Dafuer hat es schon einige Gruende, warum einige in der momentanen
Situation ein massives Problem in dem Vorgehen der USA haben.

Nur deshalb, weil die meisten gegen die USA auf die Strasse gehen, zu
folgern, dass nun alle daher automatisch die Verbrechen im Irak gutheissen
wuerden, ist schon mal eine falsche logische Schlussfolgerung. Dem ist
sicher nicht so.

Doch woher kommt das Problem, das momentan viele in dem Verhalten der USA
haben?

1. Die USA behaupten dies, die USA behaupten jenes - nur wirklich
ueberzeugende Beweise im UN-Sicherheitsrat haben sie bisher jedenfalls nicht
vorgelegt, und wenn sie ihre Geheimdienstinformationen an Blix gaben, waren
diese fuer ihn teilweise unbrauchbar.

Gleichwohl ist dadurch der Irak an die Wand gedraengt, und sicher
kooperativer als frueher.

2. Die USA planen einen Angriffskrieg, den sie wohl als Praeventivschlag
ansehen. Sie haben schon mehr als deutlich gemacht, dass sie auch dann
angreifen werden, wenn es nicht durch eine Resolution des Sicherheitsrates
gedeckt sein wuerde.

Das ist schon einer der beiden Knackpunkte. Sollten die USA das durchziehen,
verabschieden wir uns vom Voelkerrecht und begeben uns in eine Zeit, in der
internationale Konflikte wieder staerker mit dem Faustrecht ausgetragen
werden.

3. Viele unterstellen den USA in dem Konflikt primaer strategische und
wirtschaftliche Interessen.

Dies Vorwuerfe lassen sich nicht so einfach von der Hand wischen, wenn man
sich anschaut, wie stark die Oelindustrie in die US-Regierung involviert ist
(nach der Sicherheitsberaterin von Bush ist ein Oeltanker benannt, fast
jeder hatte in einer Oelfirma schon zu tun gehabt oder hat es noch) usw.usf.

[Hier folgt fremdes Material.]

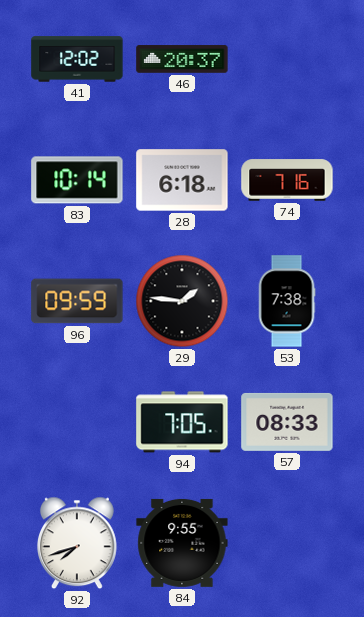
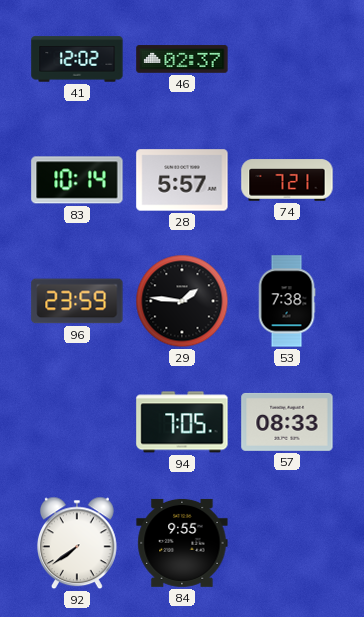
46: 20:37 -> 02:37
28: 6:18 -> 5:57
74: 7:16 -> 7:21
96: 09:59 -> 23:59
92: 7:42 -> 7:39
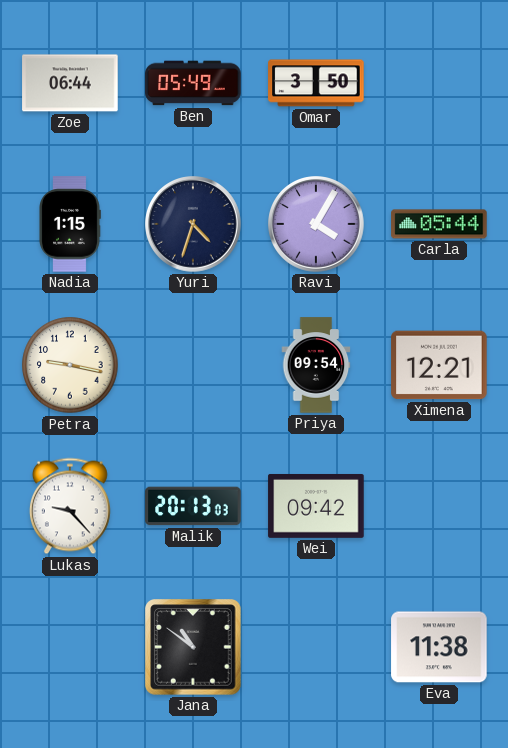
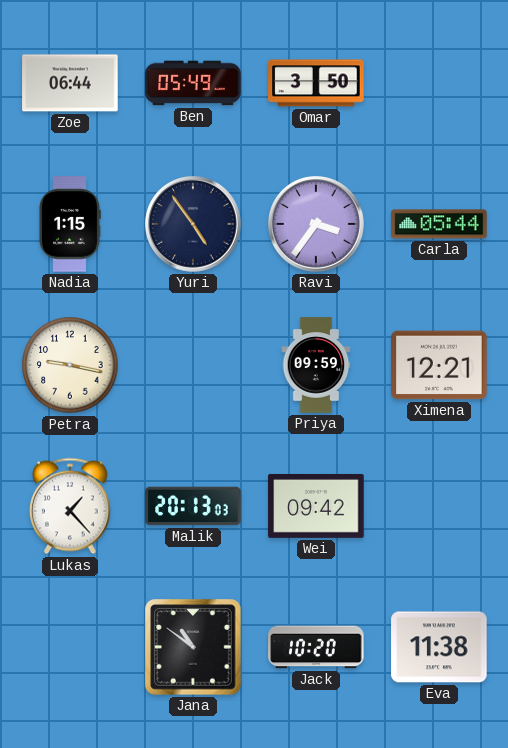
Yuri: 4:33 -> 4:54
Ravi: 4:05 -> 3:36
Priya: 09:54 -> 09:59
Lukas: 9:23 -> 1:23
Jack: none -> 10:20
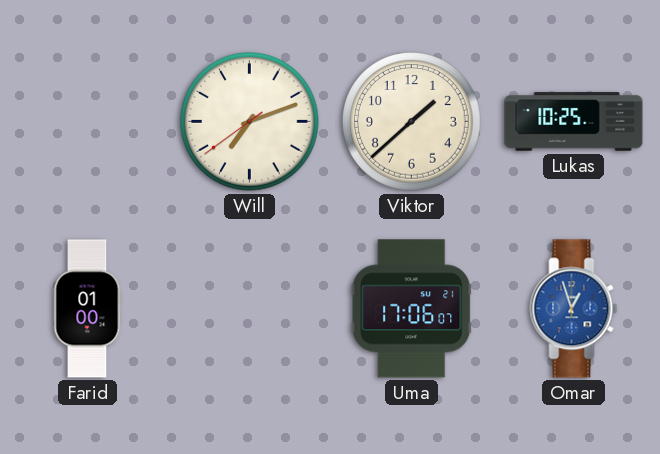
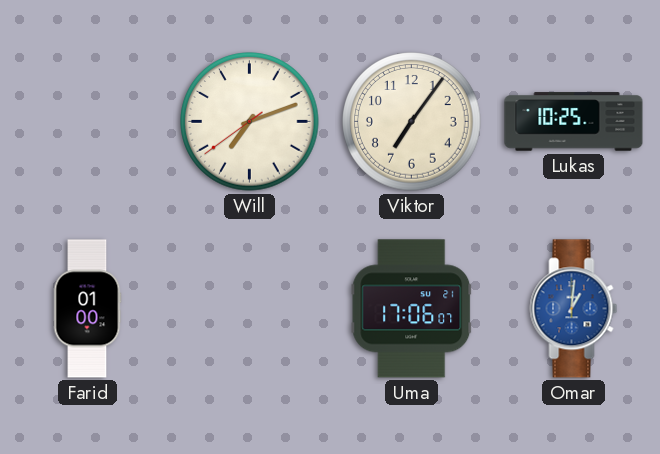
Viktor: 1:38 -> 7:06
Omar: 12:57 -> 1:01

Das ist der eine Grund; viele sind der Meinung, es ginge da im Grunde
einfach nur um das Erdoel und das man Hussein gleich mitentsorgen kann ist
ein positiver Nebeneffekt.

Die zweite Begebenheit momentan, die das noch stuetzt diese These, ist das
Verhalten der USA gegenueber Nordkorea, die wohl jetzt an einer Atombombe
bauen, und wo die USA bisher eine rein diplomatische Loesung anstreben.

Ausserdem hatten die USA seinerzeit Hussein unterstuetzt gehabt in der Zeit
des Krieges Irak gegen den Iran, ist also ein von den USA quasi
selbstgeschaffener Geist.

Beim ersten Golfkrieg der USA gegen den Irak lieferte der Irak selber durch
die Besetzung von Kuweit einen tragenden Kriegsgrund; jetzt aber ist alles
bisher nur ein recht diffuser Nebel, und vielen erscheinen die Gruende,
warum die USA den Irak angreifen wollen, diffus bis dubios.

4. Welche Bedrohung soll eigentlich vom Irak direkt ausgehen?

Das Land steht an der Wand, und die Massen von Waffen, sofern welche da
sind, die sie einsetzen koennten, sind nichts im Vergleich, was die USA,
Israel, Russland oder andere Laender innerhalb von fuenf Minuten gegen den
Irak zurueckschleudern koennten, wenn sie wollten.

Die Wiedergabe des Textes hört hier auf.